Brief>
Return every line below exactly.

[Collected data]
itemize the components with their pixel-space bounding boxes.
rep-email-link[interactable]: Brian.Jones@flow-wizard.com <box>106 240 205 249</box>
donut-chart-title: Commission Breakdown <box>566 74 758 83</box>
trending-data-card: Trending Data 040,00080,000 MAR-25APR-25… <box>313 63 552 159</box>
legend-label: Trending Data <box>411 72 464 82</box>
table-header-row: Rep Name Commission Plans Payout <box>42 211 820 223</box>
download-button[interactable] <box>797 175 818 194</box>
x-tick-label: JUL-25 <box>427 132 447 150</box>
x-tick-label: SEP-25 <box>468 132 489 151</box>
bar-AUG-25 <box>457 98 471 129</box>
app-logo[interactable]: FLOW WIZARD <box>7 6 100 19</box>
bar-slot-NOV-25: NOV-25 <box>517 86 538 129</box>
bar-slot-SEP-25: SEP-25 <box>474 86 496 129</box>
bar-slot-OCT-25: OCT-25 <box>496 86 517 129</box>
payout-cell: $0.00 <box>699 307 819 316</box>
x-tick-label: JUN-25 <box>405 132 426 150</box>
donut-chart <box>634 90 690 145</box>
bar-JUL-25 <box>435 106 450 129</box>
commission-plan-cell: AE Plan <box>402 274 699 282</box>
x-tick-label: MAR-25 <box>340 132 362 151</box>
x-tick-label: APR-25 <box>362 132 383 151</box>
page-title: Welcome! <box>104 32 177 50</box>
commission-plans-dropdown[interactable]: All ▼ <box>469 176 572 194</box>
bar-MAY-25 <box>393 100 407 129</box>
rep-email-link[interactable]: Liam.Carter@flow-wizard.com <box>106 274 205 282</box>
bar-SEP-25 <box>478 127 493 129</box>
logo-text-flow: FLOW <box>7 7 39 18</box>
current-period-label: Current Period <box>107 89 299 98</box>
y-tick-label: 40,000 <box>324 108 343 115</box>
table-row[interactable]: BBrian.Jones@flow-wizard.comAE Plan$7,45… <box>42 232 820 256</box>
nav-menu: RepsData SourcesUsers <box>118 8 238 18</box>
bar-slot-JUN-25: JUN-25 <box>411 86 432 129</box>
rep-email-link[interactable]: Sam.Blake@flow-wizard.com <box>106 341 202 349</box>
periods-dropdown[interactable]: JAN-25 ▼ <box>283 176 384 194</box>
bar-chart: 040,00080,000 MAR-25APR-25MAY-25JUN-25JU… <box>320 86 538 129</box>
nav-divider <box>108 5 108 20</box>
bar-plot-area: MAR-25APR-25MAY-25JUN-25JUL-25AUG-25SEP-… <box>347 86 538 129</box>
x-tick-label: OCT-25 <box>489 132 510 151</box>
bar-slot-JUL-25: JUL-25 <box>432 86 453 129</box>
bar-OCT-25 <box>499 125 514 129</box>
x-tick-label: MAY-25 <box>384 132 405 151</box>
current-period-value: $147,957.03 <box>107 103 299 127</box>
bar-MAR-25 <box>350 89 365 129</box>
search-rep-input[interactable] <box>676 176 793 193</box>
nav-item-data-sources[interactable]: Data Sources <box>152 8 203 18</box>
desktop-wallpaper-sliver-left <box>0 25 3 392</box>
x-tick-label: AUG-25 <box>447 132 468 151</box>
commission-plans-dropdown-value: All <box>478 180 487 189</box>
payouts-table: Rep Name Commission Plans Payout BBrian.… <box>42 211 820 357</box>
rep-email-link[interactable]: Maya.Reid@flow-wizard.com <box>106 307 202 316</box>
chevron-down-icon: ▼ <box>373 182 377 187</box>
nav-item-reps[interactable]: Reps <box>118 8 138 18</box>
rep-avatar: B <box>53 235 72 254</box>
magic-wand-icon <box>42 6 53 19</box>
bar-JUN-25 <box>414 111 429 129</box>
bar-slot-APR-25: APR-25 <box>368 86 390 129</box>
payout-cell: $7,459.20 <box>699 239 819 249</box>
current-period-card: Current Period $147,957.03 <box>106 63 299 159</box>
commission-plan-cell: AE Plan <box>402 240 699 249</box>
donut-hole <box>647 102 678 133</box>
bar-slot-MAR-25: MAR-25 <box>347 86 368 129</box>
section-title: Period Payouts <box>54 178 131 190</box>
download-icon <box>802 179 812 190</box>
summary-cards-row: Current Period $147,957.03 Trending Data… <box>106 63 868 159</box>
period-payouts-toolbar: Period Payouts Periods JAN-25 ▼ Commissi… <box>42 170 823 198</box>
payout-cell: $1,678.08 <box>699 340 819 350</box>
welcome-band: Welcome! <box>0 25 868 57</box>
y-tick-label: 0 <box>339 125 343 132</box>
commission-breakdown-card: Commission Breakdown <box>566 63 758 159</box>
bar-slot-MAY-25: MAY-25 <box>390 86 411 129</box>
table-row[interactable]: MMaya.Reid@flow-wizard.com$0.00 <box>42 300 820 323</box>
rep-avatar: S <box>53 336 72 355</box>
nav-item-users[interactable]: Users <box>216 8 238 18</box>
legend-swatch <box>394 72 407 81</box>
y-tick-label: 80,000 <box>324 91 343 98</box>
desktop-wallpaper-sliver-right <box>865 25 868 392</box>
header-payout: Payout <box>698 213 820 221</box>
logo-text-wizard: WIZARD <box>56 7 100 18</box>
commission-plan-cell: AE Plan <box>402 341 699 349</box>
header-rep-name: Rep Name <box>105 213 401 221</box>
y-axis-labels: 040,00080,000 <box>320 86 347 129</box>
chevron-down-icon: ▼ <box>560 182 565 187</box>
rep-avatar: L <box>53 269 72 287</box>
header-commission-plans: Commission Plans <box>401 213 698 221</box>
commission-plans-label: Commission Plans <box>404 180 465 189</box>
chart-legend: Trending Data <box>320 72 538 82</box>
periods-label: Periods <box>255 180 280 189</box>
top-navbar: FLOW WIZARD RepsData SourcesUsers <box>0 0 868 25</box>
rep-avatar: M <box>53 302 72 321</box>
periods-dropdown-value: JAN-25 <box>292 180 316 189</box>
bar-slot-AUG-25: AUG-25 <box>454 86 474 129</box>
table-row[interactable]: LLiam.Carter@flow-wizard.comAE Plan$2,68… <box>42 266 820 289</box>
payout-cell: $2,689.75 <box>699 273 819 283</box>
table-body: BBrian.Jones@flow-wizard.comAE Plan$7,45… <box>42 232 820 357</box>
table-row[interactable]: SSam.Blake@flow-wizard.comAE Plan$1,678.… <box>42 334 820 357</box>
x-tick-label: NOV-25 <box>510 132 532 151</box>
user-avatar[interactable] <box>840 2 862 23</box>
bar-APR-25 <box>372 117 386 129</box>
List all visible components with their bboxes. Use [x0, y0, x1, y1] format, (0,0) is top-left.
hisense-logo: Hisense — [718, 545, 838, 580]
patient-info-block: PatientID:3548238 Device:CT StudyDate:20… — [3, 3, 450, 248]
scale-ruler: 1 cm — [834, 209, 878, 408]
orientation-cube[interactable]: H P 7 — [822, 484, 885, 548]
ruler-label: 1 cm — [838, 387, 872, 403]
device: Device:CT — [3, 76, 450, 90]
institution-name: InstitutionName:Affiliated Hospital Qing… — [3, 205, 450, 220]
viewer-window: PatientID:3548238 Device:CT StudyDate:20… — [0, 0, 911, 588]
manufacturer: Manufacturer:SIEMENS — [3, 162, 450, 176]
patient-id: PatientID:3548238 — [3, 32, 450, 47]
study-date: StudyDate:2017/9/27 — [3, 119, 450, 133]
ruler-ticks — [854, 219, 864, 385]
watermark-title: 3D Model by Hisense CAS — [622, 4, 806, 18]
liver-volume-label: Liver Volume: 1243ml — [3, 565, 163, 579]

Your solution>
itemize the components with their pixel-space bounding boxes.
rep-email-link[interactable]: Brian.Jones@flow-wizard.com <box>106 240 205 249</box>
donut-chart-title: Commission Breakdown <box>566 74 758 83</box>
trending-data-card: Trending Data 040,00080,000 MAR-25APR-25… <box>313 63 552 159</box>
legend-label: Trending Data <box>411 72 464 82</box>
table-header-row: Rep Name Commission Plans Payout <box>42 211 820 223</box>
download-button[interactable] <box>797 175 818 194</box>
x-tick-label: JUL-25 <box>427 132 447 150</box>
x-tick-label: SEP-25 <box>468 132 489 151</box>
bar-AUG-25 <box>457 98 471 129</box>
app-logo[interactable]: FLOW WIZARD <box>7 6 100 19</box>
bar-slot-NOV-25: NOV-25 <box>517 86 538 129</box>
bar-slot-SEP-25: SEP-25 <box>474 86 496 129</box>
bar-slot-OCT-25: OCT-25 <box>496 86 517 129</box>
payout-cell: $0.00 <box>699 307 819 316</box>
x-tick-label: JUN-25 <box>405 132 426 150</box>
donut-chart <box>634 90 690 145</box>
bar-JUL-25 <box>435 106 450 129</box>
commission-plan-cell: AE Plan <box>402 274 699 282</box>
x-tick-label: MAR-25 <box>340 132 362 151</box>
x-tick-label: APR-25 <box>362 132 383 151</box>
page-title: Welcome! <box>104 32 177 50</box>
commission-plans-dropdown[interactable]: All ▼ <box>469 176 572 194</box>
bar-MAY-25 <box>393 100 407 129</box>
rep-email-link[interactable]: Liam.Carter@flow-wizard.com <box>106 274 205 282</box>
bar-SEP-25 <box>478 127 493 129</box>
logo-text-flow: FLOW <box>7 7 39 18</box>
current-period-label: Current Period <box>107 89 299 98</box>
y-tick-label: 40,000 <box>324 108 343 115</box>
table-row[interactable]: BBrian.Jones@flow-wizard.comAE Plan$7,45… <box>42 232 820 256</box>
nav-menu: RepsData SourcesUsers <box>118 8 238 18</box>
bar-slot-JUN-25: JUN-25 <box>411 86 432 129</box>
rep-email-link[interactable]: Sam.Blake@flow-wizard.com <box>106 341 202 349</box>
periods-dropdown[interactable]: JAN-25 ▼ <box>283 176 384 194</box>
bar-chart: 040,00080,000 MAR-25APR-25MAY-25JUN-25JU… <box>320 86 538 129</box>
nav-divider <box>108 5 108 20</box>
bar-plot-area: MAR-25APR-25MAY-25JUN-25JUL-25AUG-25SEP-… <box>347 86 538 129</box>
x-tick-label: OCT-25 <box>489 132 510 151</box>
bar-slot-JUL-25: JUL-25 <box>432 86 453 129</box>
bar-OCT-25 <box>499 125 514 129</box>
x-tick-label: MAY-25 <box>384 132 405 151</box>
current-period-value: $147,957.03 <box>107 103 299 127</box>
bar-MAR-25 <box>350 89 365 129</box>
search-rep-input[interactable] <box>676 176 793 193</box>
nav-item-data-sources[interactable]: Data Sources <box>152 8 203 18</box>
desktop-wallpaper-sliver-left <box>0 25 3 392</box>
x-tick-label: AUG-25 <box>447 132 468 151</box>
commission-plans-dropdown-value: All <box>478 180 487 189</box>
payouts-table: Rep Name Commission Plans Payout BBrian.… <box>42 211 820 357</box>
rep-email-link[interactable]: Maya.Reid@flow-wizard.com <box>106 307 202 316</box>
chevron-down-icon: ▼ <box>373 182 377 187</box>
nav-item-reps[interactable]: Reps <box>118 8 138 18</box>
rep-avatar: B <box>53 235 72 254</box>
magic-wand-icon <box>42 6 53 19</box>
bar-JUN-25 <box>414 111 429 129</box>
bar-slot-APR-25: APR-25 <box>368 86 390 129</box>
payout-cell: $7,459.20 <box>699 239 819 249</box>
current-period-card: Current Period $147,957.03 <box>106 63 299 159</box>
commission-plan-cell: AE Plan <box>402 240 699 249</box>
donut-hole <box>647 102 678 133</box>
bar-slot-MAR-25: MAR-25 <box>347 86 368 129</box>
section-title: Period Payouts <box>54 178 131 190</box>
download-icon <box>802 179 812 190</box>
summary-cards-row: Current Period $147,957.03 Trending Data… <box>106 63 868 159</box>
period-payouts-toolbar: Period Payouts Periods JAN-25 ▼ Commissi… <box>42 170 823 198</box>
payout-cell: $1,678.08 <box>699 340 819 350</box>
welcome-band: Welcome! <box>0 25 868 57</box>
y-tick-label: 0 <box>339 125 343 132</box>
commission-breakdown-card: Commission Breakdown <box>566 63 758 159</box>
bar-slot-MAY-25: MAY-25 <box>390 86 411 129</box>
table-row[interactable]: MMaya.Reid@flow-wizard.com$0.00 <box>42 300 820 323</box>
rep-avatar: S <box>53 336 72 355</box>
nav-item-users[interactable]: Users <box>216 8 238 18</box>
legend-swatch <box>394 72 407 81</box>
y-tick-label: 80,000 <box>324 91 343 98</box>
desktop-wallpaper-sliver-right <box>865 25 868 392</box>
header-payout: Payout <box>698 213 820 221</box>
logo-text-wizard: WIZARD <box>56 7 100 18</box>
commission-plan-cell: AE Plan <box>402 341 699 349</box>
header-rep-name: Rep Name <box>105 213 401 221</box>
y-axis-labels: 040,00080,000 <box>320 86 347 129</box>
chevron-down-icon: ▼ <box>560 182 565 187</box>
rep-avatar: L <box>53 269 72 287</box>
header-commission-plans: Commission Plans <box>401 213 698 221</box>
commission-plans-label: Commission Plans <box>404 180 465 189</box>
chart-legend: Trending Data <box>320 72 538 82</box>
periods-label: Periods <box>255 180 280 189</box>
top-navbar: FLOW WIZARD RepsData SourcesUsers <box>0 0 868 25</box>
rep-avatar: M <box>53 302 72 321</box>
periods-dropdown-value: JAN-25 <box>292 180 316 189</box>
bar-slot-AUG-25: AUG-25 <box>454 86 474 129</box>
table-row[interactable]: LLiam.Carter@flow-wizard.comAE Plan$2,68… <box>42 266 820 289</box>
payout-cell: $2,689.75 <box>699 273 819 283</box>
table-body: BBrian.Jones@flow-wizard.comAE Plan$7,45… <box>42 232 820 357</box>
table-row[interactable]: SSam.Blake@flow-wizard.comAE Plan$1,678.… <box>42 334 820 357</box>
x-tick-label: NOV-25 <box>510 132 532 151</box>
user-avatar[interactable] <box>840 2 862 23</box>
bar-APR-25 <box>372 117 386 129</box>
List all visible components with their bboxes. Use [x0, y0, x1, y1] format, (0,0) is top-left.
hisense-logo: Hisense — [718, 545, 838, 580]
patient-info-block: PatientID:3548238 Device:CT StudyDate:20… — [3, 3, 450, 248]
scale-ruler: 1 cm — [834, 209, 878, 408]
orientation-cube[interactable]: H P 7 — [822, 484, 885, 548]
ruler-label: 1 cm — [838, 387, 872, 403]
device: Device:CT — [3, 76, 450, 90]
institution-name: InstitutionName:Affiliated Hospital Qing… — [3, 205, 450, 220]
viewer-window: PatientID:3548238 Device:CT StudyDate:20… — [0, 0, 911, 588]
manufacturer: Manufacturer:SIEMENS — [3, 162, 450, 176]
patient-id: PatientID:3548238 — [3, 32, 450, 47]
study-date: StudyDate:2017/9/27 — [3, 119, 450, 133]
ruler-ticks — [854, 219, 864, 385]
watermark-title: 3D Model by Hisense CAS — [622, 4, 806, 18]
liver-volume-label: Liver Volume: 1243ml — [3, 565, 163, 579]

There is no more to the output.